I’m trying to establish clear guidelines for when to use the raw filter versus the |e('html') filter in Twig templates, and would appreciate your expertise.
From my understanding:
The raw filter is used for trusted HTML content (like page.content)
The |e('html') filter is commonly applied to site.title and sometimes page.title in default themes
My questions:
Trusted content clarification: If site and page titles are managed by authenticated users with admin permissions, shouldn’t they be considered “trusted” and safe to output without HTML escaping? Why do templates typically escape them?
Consistency requirement: If HTML escaping is recommended for titles, should this be applied consistently across all contexts where these titles appear (meta tags, aria-labels, alt attributes, etc.)?
Are there specific security concerns with title fields that I might be overlooking?
I want to ensure I’m following both security best practices and Grav’s intended patterns. Thank you for your guidance!
I don’t have anything to contribute on security here, though it’s a valid question.
Some authenticated users better fit the description of “editors” and escaping protects them from unintentionally breaking HTML parsing.

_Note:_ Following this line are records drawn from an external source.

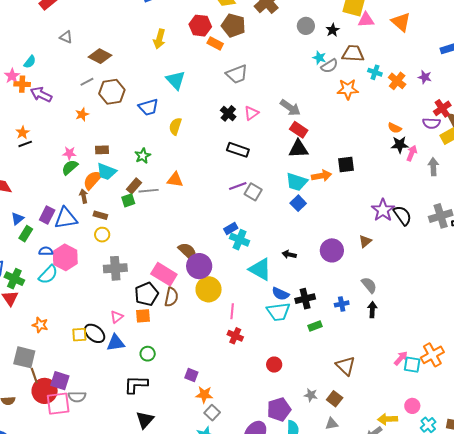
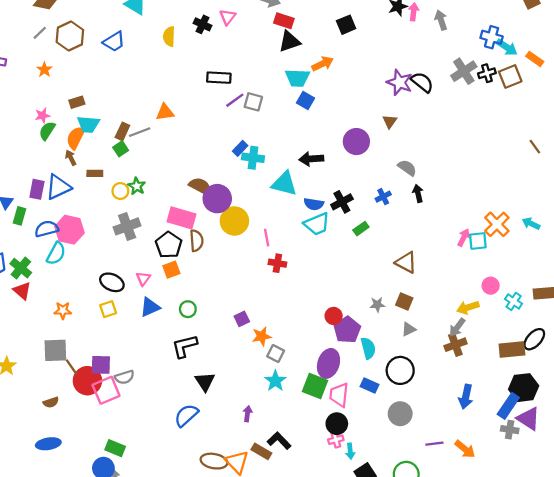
yellow semicircle: (175, 126) -> (169, 36), moved
black rectangle: (238, 150) -> (219, 78), moved
green star: (143, 156) -> (137, 186), moved
black square: (346, 165) -> (346, 25), moved
yellow circle: (102, 235) -> (120, 191), moved
blue semicircle: (46, 251) -> (47, 229), size x1.5
black arrow: (289, 255) -> (311, 159), size x1.5
green cross: (14, 279) -> (21, 268), turned 30
black ellipse: (95, 333) -> (112, 282), moved
red circle: (274, 365) -> (334, 316), moved
purple square: (191, 375) -> (242, 319), turned -32

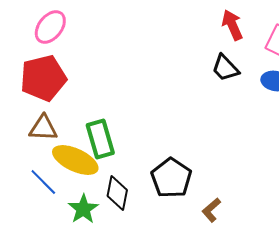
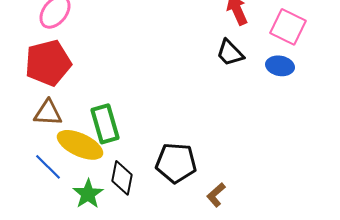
black pentagon: (171, 178) -> (176, 163), turned -30

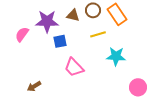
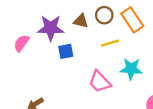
pink trapezoid: (74, 67) -> (100, 82), moved

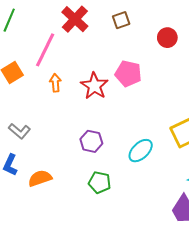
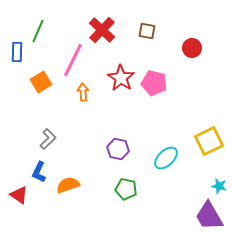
brown square: (121, 20) -> (147, 31), turned 30
red star: (94, 86) -> (121, 78), moved
gray L-shape: (19, 131) -> (48, 139), turned -85

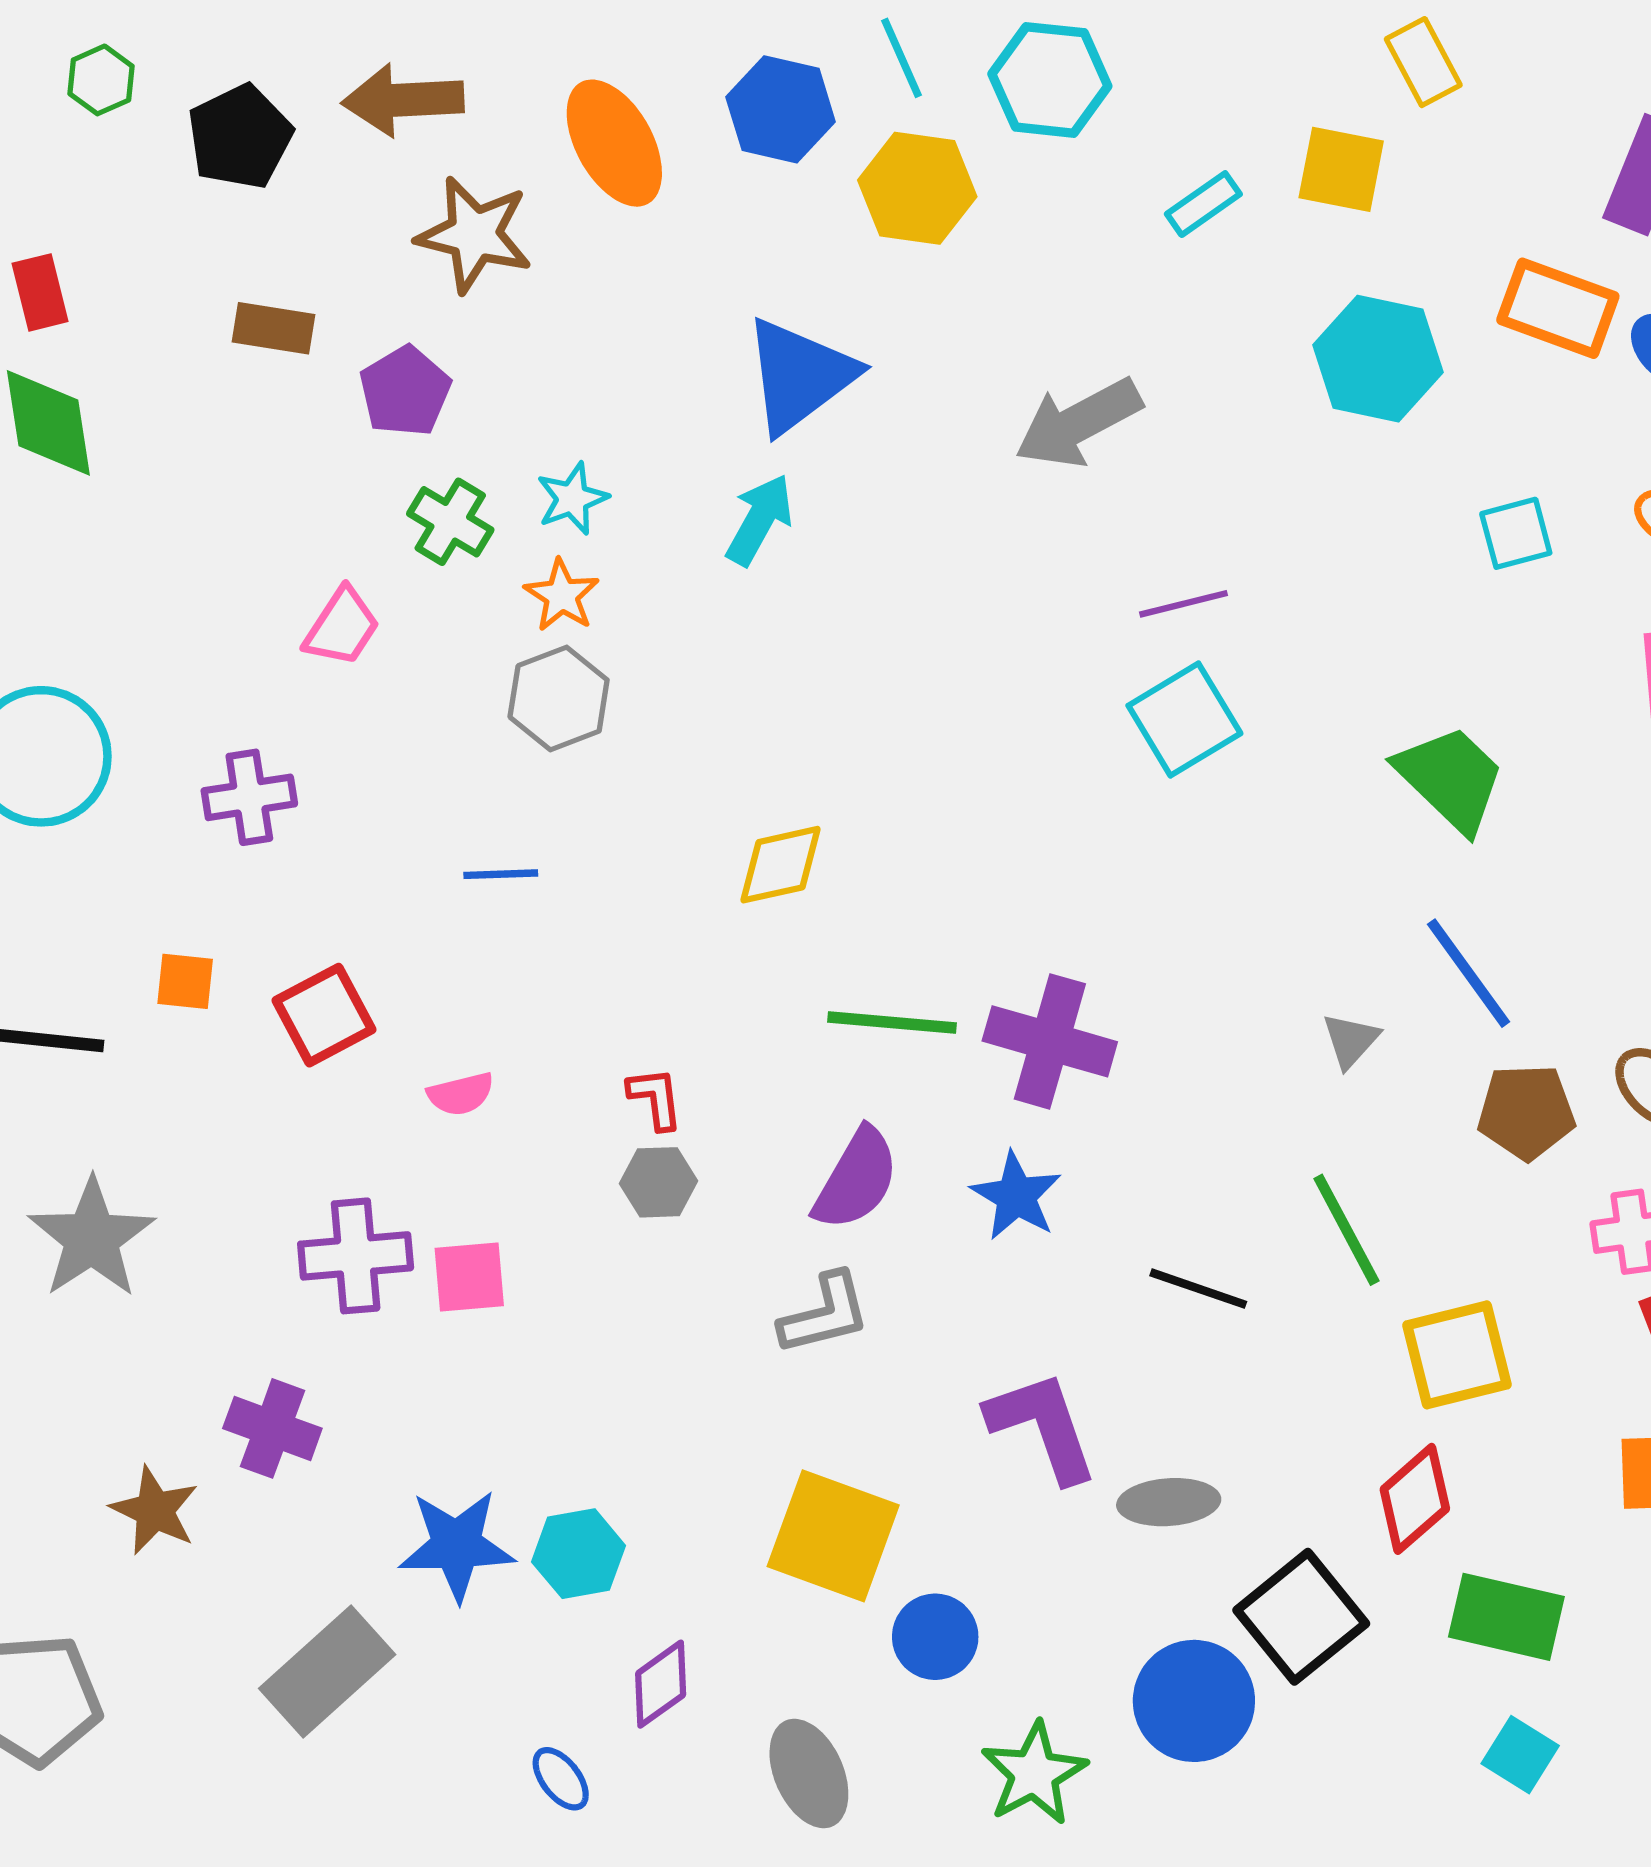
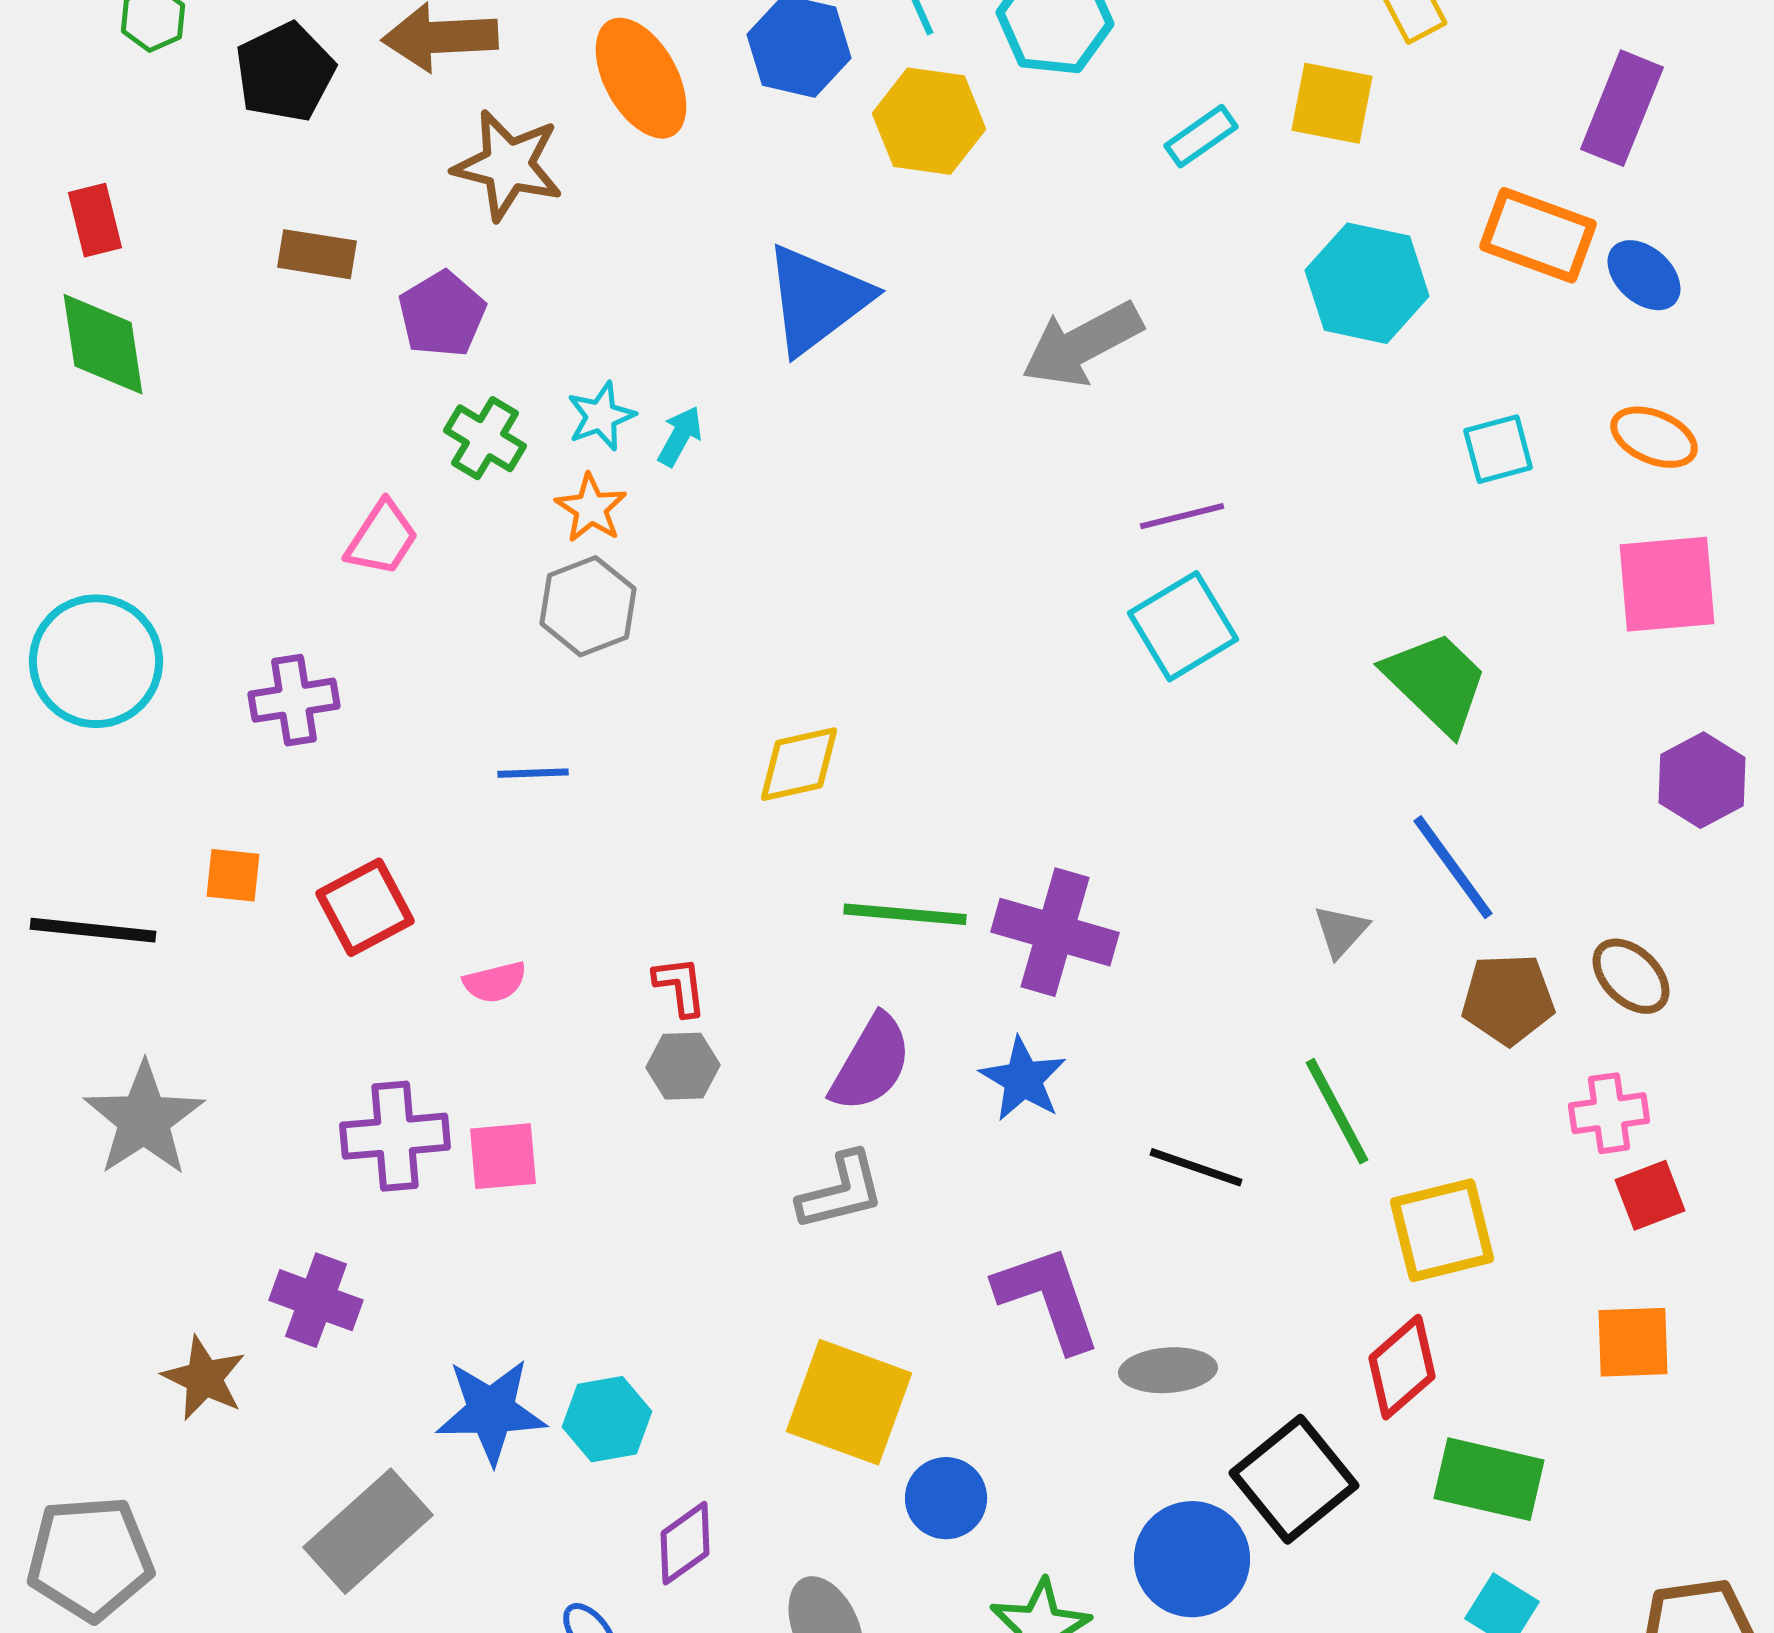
cyan arrow: (760, 520) -> (680, 436), moved, size x0.7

So it’s a knowledge issue more than a trust one in this case.
Yes, and many of these less common applications are more likely to fly under the radar.
For now, I’m applying the escape filter to titles and the |markdown(false) filter to fields with more specific content, since the markdown filter already applies escaping.
But it would be nice if theme and plugin developers had some kind of “quick guide” to securing them. At least in my case, I’m not an expert in anything, much less security. I try to do what I do as best as possible.
Thank you very much @Maria1 for your contribution.
I’ve been refactoring the code for the Editorial and Mundana themes, basically following what you’re suggesting. I escape titles with |e (it’s the simplified way to use |e('html') ), and |raw for content and summaries. However, I’ve used specific escapes for attributes within HTML tags.
For example,
|e('url'): when the content is within part of a URL. Example: <a class="" href="{{ new_base_url }}/category{{ config.system.param_sep }}{{ category|e('url') }}">
e|('html_attr'): when the content to be escaped is within a tag attribute. For example, title, aria-label, etc.
I hope this is the correct way to implement escaping, I want to refactor all my themes to be safe and efficient, following this strategy.
Your examples are more about the links and attributes actually functioning correctly though. I use those too and I’ve also used |e('js') once or twice.
I’m going to do a scan too. Thanks for the tips, @Maria1.